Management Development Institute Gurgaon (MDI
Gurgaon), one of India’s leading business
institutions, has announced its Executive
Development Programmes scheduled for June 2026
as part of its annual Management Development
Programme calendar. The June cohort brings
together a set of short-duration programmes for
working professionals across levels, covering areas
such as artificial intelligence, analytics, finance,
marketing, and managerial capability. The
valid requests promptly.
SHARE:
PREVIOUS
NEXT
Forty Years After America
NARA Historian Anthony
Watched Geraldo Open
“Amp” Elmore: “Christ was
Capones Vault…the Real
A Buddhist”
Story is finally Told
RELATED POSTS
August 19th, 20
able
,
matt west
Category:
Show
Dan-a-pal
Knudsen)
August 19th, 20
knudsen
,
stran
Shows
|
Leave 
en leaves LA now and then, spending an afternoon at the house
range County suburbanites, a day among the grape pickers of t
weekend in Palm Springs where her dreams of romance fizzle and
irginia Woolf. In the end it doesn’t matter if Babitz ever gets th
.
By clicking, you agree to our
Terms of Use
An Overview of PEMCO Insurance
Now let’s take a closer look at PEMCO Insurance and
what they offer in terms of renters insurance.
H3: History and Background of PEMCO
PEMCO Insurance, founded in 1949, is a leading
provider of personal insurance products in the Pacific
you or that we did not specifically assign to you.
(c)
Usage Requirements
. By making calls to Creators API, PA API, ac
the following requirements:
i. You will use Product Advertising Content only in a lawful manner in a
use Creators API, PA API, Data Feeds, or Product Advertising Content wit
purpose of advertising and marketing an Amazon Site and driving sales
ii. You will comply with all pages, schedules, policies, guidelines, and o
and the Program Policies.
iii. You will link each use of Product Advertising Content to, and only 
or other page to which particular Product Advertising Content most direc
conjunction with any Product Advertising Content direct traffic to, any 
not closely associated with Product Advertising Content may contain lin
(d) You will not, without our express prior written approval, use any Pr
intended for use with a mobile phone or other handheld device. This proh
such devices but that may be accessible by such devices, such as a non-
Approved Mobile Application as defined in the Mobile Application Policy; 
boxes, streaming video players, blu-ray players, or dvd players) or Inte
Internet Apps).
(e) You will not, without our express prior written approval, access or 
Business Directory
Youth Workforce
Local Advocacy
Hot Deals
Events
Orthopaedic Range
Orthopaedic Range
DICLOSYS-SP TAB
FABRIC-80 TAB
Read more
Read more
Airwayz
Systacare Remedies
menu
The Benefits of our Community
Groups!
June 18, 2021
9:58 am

# # # # # # #

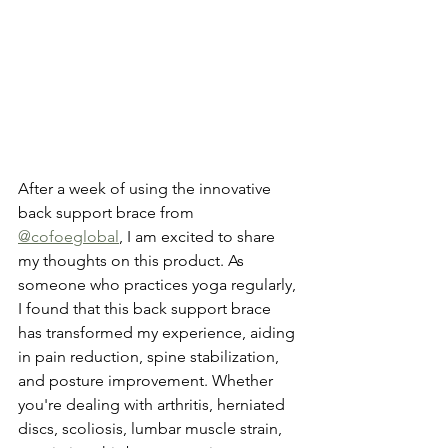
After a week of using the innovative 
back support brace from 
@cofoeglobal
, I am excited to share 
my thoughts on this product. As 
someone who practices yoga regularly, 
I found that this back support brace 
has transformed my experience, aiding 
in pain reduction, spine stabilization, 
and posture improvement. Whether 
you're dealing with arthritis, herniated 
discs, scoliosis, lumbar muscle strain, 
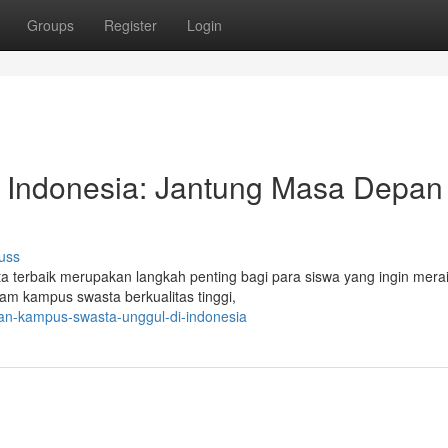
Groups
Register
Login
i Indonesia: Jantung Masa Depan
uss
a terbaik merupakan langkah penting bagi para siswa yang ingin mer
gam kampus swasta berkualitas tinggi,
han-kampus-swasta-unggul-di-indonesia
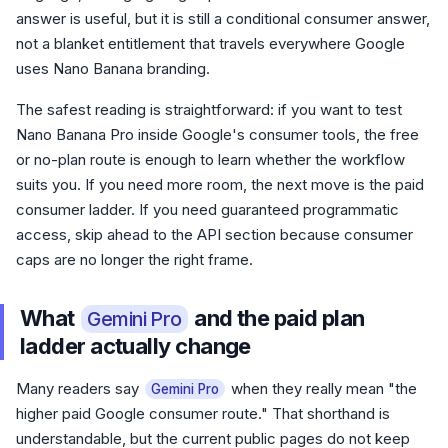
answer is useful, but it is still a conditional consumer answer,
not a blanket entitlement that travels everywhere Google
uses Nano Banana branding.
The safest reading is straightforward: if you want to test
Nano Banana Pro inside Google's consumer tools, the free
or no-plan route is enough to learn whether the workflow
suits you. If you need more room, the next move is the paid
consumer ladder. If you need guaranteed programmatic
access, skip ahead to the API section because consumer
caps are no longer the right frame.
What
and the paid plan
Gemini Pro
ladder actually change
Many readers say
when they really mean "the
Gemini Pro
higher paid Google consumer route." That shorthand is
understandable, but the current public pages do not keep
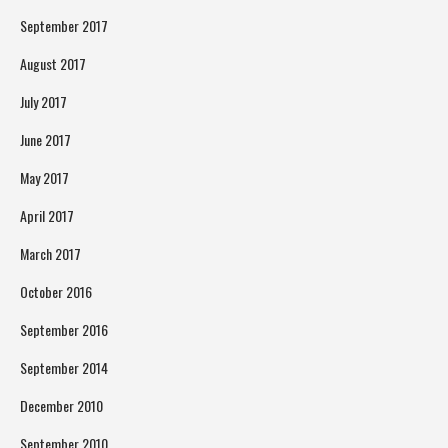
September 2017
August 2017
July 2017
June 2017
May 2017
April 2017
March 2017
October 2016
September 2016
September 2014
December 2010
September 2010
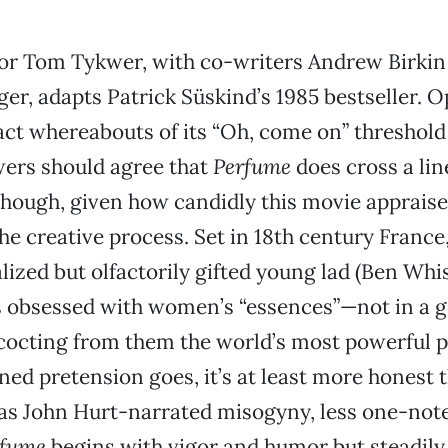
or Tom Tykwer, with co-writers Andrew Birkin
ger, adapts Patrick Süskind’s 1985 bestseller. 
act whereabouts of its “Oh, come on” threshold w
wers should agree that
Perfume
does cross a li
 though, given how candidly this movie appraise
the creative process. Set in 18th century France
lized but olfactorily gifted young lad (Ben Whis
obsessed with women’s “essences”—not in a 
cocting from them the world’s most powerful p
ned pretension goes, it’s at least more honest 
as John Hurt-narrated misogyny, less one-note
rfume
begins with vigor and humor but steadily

# # # # # # #

WORK TO COMPLETE. From the records, copy out each line that includes the string "marketing".

RESULT FOR THIS TASK.
marketing, and managerial capability. The
purpose of advertising and marketing an Amazon Site and driving sales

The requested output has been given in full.